As it stands, the ABC is $264 million poorer in real terms today than it was 20 years ago.
They still haul in about $750,000,000 per year. The ABC is “poorer” in the sense that Bill Gates is “poorer” after his wife goes on an eBay binge.
The programs we rely on - from independent news and current and affairs to quality children’s content - are under extreme pressure.
Tell me; why should Australian taxpayers fund GetUp!’s ABC dependency?
In a very real sense, the integrity of the ABC is now at stake.
Integrity depends on money? I’m disgusted to hear this.
Sign this petition to restore the ABC’s funding. We need to act now before it’s too late.
I’d be fine with acting after it’s too late, but whatever. Please sign it, everybody. Sign it with your signiest signatures.
Let’s show politicians in Canberra that the ABC’s owners - the public - are prepared to stand up and defend it.
If we owned the ABC, we’d be able to sell it.

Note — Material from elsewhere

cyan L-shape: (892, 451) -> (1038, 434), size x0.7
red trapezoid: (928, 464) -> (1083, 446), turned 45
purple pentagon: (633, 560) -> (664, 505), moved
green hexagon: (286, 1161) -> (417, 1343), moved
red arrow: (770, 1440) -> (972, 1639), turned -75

For this to work, every signature counts. We’ve set a goal of 10,000 signatures. Will you - and your friends and colleagues - help us get there?

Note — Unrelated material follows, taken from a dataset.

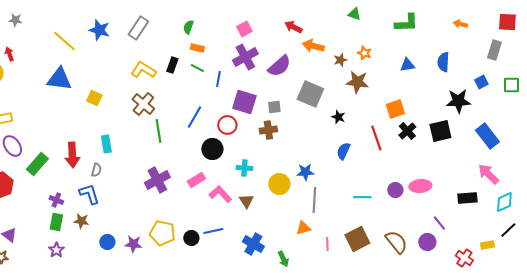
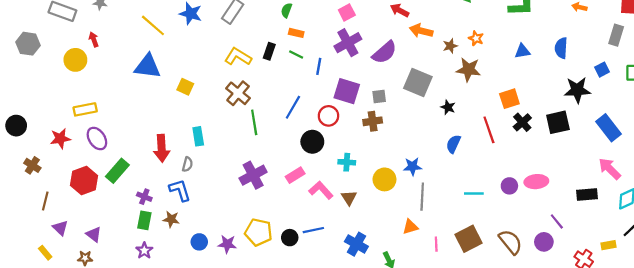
green rectangle: (37, 164) -> (117, 171), moved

The goal is only 10,000 signatures? I guess that reflects the current buzzless state of GetUp!, which launched last year to a media frenzy; the New York Times even ran a piece on GetUp!’s 7000-signature David Hicks petition. The hype hasn’t helped. Latest Alexa traffic rank for GetUp! is a get-down 535,920.
UPDATE: Excellent.
REAL TURKEY WAS IRRADIATED
The plastic turkey fable, traditionally an illustrative tale of US president Oiljesus W. Pretzlerstein’s attempt to feed troops an inedible petrochemical bird, now mutates into a cautionary story on the dangers of radiation:
Saddam Hussein’s former palace is now the middle of the Green Zone. It was bombarded with D.U. munitions before and during the invasion. So has greater Baghdad ever since. So Green Zone residents inhale and ingest depleted uranium every day. Perhaps that’s why, during President Bush’s Thanksgiving visit, he was served a plastic turkey.
For this we must thank Irving Wesley Hall.